● Exercise objective
Drop every picture and give the entries back exactly.

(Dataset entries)

------------------------

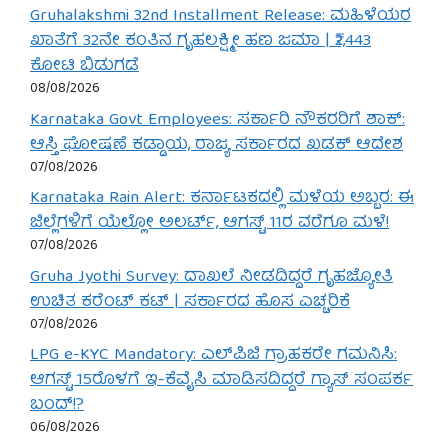
Gruhalakshmi 32nd Installment Release: ಮಹಿಳೆಯರ
ಖಾತೆಗೆ 32ನೇ ಕಂತಿನ ಗೃಹಲಕ್ಷ್ಮೀ ಹಣ ಜಮಾ | ₹2,443
ಕೋಟಿ ಬಿಡುಗಡೆ
08/08/2026
Karnataka Govt Employees: ಸರ್ಕಾರಿ ನೌಕರರಿಗೆ ಶಾಕ್:
ಆಸ್ತಿ ಘೋಷಣೆ ಕಡ್ಡಾಯ, ರಾಜ್ಯ ಸರ್ಕಾರದ ಖಡಕ್ ಆದೇಶ
07/08/2026
Karnataka Rain Alert: ಕರ್ನಾಟಕದಲ್ಲಿ ಮಳೆಯ ಅಬ್ಬರ: ಈ
ಜಿಲ್ಲೆಗಳಿಗೆ ಯೆಲ್ಲೋ ಅಲರ್ಟ್, ಆಗಸ್ಟ್ 11ರ ವರೆಗೂ ಮಳೆ!
07/08/2026
Gruha Jyothi Survey: ದಾಖಲೆ ನೀಡದಿದ್ದರೆ ಗೃಹಜ್ಯೋತಿ
ಉಚಿತ ಕರೆಂಟ್ ಕಟ್ | ಸರ್ಕಾರದ ಹೊಸ ಎಚ್ಚರಿಕೆ
07/08/2026
LPG e-KYC Mandatory: ಎಲ್‌ಪಿಜಿ ಗ್ರಾಹಕರೇ ಗಮನಿಸಿ:
ಆಗಸ್ಟ್ 15ರೊಳಗೆ ಇ-ಕೆವೈಸಿ ಮಾಡಿಸದಿದ್ದರೆ ಗ್ಯಾಸ್ ಸಂಪರ್ಕ
ಬಂದ್!?
06/08/2026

------------------------

● Answer to the problem
Gruhalakshmi 32nd Installment Release: ಮಹಿಳೆಯರ
ಖಾತೆಗೆ 32ನೇ ಕಂತಿನ ಗೃಹಲಕ್ಷ್ಮೀ ಹಣ ಜಮಾ | ₹2,443
ಕೋಟಿ ಬಿಡುಗಡೆ
08/08/2026
Karnataka Govt Employees: ಸರ್ಕಾರಿ ನೌಕರರಿಗೆ ಶಾಕ್:
ಆಸ್ತಿ ಘೋಷಣೆ ಕಡ್ಡಾಯ, ರಾಜ್ಯ ಸರ್ಕಾರದ ಖಡಕ್ ಆದೇಶ
07/08/2026
Karnataka Rain Alert: ಕರ್ನಾಟಕದಲ್ಲಿ ಮಳೆಯ ಅಬ್ಬರ: ಈ
ಜಿಲ್ಲೆಗಳಿಗೆ ಯೆಲ್ಲೋ ಅಲರ್ಟ್, ಆಗಸ್ಟ್ 11ರ ವರೆಗೂ ಮಳೆ!
07/08/2026
Gruha Jyothi Survey: ದಾಖಲೆ ನೀಡದಿದ್ದರೆ ಗೃಹಜ್ಯೋತಿ
ಉಚಿತ ಕರೆಂಟ್ ಕಟ್ | ಸರ್ಕಾರದ ಹೊಸ ಎಚ್ಚರಿಕೆ
07/08/2026
LPG e-KYC Mandatory: ಎಲ್‌ಪಿಜಿ ಗ್ರಾಹಕರೇ ಗಮನಿಸಿ:
ಆಗಸ್ಟ್ 15ರೊಳಗೆ ಇ-ಕೆವೈಸಿ ಮಾಡಿಸದಿದ್ದರೆ ಗ್ಯಾಸ್ ಸಂಪರ್ಕ
ಬಂದ್!?
06/08/2026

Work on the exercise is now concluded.